Get Out Your Multipass: The Fifth Element at 20
Director Luc Besson jumped from Léon: The Professional, a heartfelt movie about a hitman and the little girl whom he befriends, to The Fifth Element, a sci-fi action movie about a cab driver who helps save the universe. It’s one of the ‘90s better one-two punches, with Besson proving his skill has an action director twofold. Since then, as a director, Besson has had his share of hits and misses, but as a writer and producer, he's been far more successful — Besson has had a hand in the Taken and The Transporter series, along with countless French productions. The Fifth Element remains a unique film that has yet to be topped by Besson, one that shows off his eccentricities while also embracing the American action aesthetic that has coursed through a lot of his work.

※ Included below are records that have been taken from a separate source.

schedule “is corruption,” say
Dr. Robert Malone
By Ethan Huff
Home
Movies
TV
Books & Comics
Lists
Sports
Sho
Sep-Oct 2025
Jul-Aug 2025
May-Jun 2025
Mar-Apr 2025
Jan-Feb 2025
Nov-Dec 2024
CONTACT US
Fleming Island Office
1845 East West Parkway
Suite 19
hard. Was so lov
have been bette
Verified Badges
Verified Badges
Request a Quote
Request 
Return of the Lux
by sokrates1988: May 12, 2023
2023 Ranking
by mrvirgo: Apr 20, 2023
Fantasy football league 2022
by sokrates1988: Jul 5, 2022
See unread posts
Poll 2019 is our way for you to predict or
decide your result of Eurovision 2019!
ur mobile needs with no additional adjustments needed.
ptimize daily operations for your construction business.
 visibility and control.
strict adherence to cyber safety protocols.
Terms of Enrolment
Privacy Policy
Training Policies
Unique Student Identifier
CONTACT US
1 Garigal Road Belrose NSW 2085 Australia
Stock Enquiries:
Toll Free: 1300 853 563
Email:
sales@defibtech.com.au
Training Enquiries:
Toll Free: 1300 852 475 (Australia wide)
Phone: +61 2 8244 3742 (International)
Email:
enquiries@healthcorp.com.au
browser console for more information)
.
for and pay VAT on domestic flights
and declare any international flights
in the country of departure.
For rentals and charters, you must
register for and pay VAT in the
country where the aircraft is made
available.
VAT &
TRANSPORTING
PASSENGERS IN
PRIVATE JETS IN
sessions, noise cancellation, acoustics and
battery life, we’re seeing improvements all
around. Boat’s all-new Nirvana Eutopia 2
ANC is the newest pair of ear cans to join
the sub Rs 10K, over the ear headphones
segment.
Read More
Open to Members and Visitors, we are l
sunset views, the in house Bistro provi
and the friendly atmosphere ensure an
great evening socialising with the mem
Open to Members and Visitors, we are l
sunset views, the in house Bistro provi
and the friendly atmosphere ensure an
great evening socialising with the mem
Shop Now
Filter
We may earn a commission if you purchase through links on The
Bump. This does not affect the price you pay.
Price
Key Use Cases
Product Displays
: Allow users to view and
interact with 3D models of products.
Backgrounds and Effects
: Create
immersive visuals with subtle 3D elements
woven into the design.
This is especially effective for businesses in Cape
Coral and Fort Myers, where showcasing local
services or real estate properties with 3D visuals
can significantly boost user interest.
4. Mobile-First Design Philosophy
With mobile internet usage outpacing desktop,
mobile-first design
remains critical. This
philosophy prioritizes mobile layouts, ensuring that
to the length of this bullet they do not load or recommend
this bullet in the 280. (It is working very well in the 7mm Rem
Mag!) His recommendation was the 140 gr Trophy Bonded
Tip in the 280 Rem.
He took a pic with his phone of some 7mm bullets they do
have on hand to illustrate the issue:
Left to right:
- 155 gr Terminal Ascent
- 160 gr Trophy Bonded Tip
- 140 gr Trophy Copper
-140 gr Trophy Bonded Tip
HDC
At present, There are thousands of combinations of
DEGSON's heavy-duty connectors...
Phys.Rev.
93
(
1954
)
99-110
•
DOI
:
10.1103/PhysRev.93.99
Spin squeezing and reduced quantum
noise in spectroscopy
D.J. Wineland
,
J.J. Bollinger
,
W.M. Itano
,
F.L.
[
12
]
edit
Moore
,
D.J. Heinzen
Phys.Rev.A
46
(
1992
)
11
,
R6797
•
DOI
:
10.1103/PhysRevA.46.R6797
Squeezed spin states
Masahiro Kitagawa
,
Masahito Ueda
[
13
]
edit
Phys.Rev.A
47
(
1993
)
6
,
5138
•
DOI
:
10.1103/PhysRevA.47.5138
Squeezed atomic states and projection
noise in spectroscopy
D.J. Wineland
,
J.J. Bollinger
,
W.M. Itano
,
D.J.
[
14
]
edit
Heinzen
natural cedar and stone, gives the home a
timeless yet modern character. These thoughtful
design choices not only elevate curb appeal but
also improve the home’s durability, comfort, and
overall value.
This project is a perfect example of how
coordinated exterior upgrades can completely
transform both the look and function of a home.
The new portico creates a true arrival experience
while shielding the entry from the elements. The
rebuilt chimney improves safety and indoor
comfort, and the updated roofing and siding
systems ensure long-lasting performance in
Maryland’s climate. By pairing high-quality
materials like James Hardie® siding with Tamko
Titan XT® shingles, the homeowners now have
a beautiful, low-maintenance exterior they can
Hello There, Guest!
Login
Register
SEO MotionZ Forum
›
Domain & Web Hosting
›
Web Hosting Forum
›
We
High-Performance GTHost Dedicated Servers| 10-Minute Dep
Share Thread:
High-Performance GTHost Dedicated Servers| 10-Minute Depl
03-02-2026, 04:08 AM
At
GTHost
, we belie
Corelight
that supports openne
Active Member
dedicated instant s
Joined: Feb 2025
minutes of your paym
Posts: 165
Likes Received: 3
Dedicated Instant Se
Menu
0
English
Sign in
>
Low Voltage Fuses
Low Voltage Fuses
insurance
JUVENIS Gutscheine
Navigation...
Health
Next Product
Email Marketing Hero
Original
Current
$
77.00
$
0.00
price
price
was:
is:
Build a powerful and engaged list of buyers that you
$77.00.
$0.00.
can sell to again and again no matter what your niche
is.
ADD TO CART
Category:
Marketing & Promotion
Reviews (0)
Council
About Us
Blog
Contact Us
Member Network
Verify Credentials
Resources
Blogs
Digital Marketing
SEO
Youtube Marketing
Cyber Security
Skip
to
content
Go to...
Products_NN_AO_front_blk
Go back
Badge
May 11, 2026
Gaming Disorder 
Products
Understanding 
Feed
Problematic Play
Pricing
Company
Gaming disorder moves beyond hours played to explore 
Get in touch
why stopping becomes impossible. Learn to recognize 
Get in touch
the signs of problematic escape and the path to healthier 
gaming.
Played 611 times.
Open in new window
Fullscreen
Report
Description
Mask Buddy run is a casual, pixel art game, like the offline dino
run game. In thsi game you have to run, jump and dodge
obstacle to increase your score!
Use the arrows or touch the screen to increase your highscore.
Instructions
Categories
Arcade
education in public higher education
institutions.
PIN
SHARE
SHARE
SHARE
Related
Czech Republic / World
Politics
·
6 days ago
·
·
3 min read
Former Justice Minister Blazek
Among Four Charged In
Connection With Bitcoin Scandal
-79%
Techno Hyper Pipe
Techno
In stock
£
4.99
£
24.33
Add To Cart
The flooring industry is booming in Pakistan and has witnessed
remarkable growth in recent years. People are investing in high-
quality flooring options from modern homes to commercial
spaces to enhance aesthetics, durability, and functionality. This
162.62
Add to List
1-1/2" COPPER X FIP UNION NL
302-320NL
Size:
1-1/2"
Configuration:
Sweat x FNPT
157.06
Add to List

The premise is simple enough for a sci-fi action epic — in the year 2263, an evil force is set to destroy the universe, and it’s up to Korben Dallas (Bruce Willis), a set of priests (one of whom is played by Ian Holm), and an alien known as the ‘Fifth Element’, Leeloo (Milla Jovovich), to save the day. Oh, and the villain of the movie is played by none other than Gary Oldman in a role that goes beyond standard scene-chewing. While the huge threat is a dark blob in space, Oldman as businessman Zorg, thrives for destruction just so he can come in and make a profit from the cleanup (sounds familiar). Oldman has a bizarre accent (I guess you could call it Southern?) to supplement his plasticy, fluorescent outfit and godawful haircut. With Zorg and Léon’s Norman Stansfield, Oldman has cemented his place in Cinema’s Bad Guy Hall of Fame.
With Willis in the lead, and with so much action running through the film, sure, The Fifth Element comes off as Die Hard in Space. But, there’s just something so unmistakably French about the whole thing, separating it from standard Hollywood blockbusters. There are expressive gags, from an overly on-edge mugger to zany sound effects with each exaggerated movement. All of that is really just the foundation for Ruby Rhod, a flamboyant radio DJ played by Chris Tucker that not only steals the film, he takes it to the bank, turns around and steals it again. Ruby’s scenes may seemingly grind the film to a halt, but it’s Besson easing us into a zaniness American's aren't accustomed to before slamming our heads together with the film’s climactic shootout.
Besson has a unique eye for action. The final showdown with Willis versus a gang of alien bad guys still holds up. Mixed with practical effects and death-defying stunt work, it’s a payoff any action fan (more specifically, Bruce Willis action fan) would eat up. Earlier in the film, Besson assembles a standout chase scene, involving flying cars and Willis’ Dallas evading a squad of cops. Two decades later, the special effects in the sequence, for the most part, still hold up. It’s a credit to the production design and savvy camera work by Besson and the crew that this chase sequence is still used as demo material for sound systems and HDTV screens in Best Buys today.
Everyone in the film is after one thing: a set of stones and Leeloo, all of which will either save or destroy creation. Milla Jovovich as Leeloo is labeled as ‘perfect’ and her psychical appearance is continuously gawked at by every male character in the film, but she does get her kick-ass moments. She’s literally used as a plot device, the crucial ‘Fifth Element’ that helps save the world, but Jovovich’s performance is genuine, going from wide-eyed innocence to harrowing despair after learning of man’s penchant to destroy each other. What’s endearing about The Fifth Element is how — while it remains a goofball sci-fi movie with steely, well-constructed action scenes — it ends up being a movie about love, more specifically, the love that Dallas and Leeloo have that ultimately unlocks the ultimate weapon against evil. It may be silly, but Besson’s The Fifth Element, 20 years later, is still immensely entertaining and presents its director’s quirky, unabashed vision unfiltered.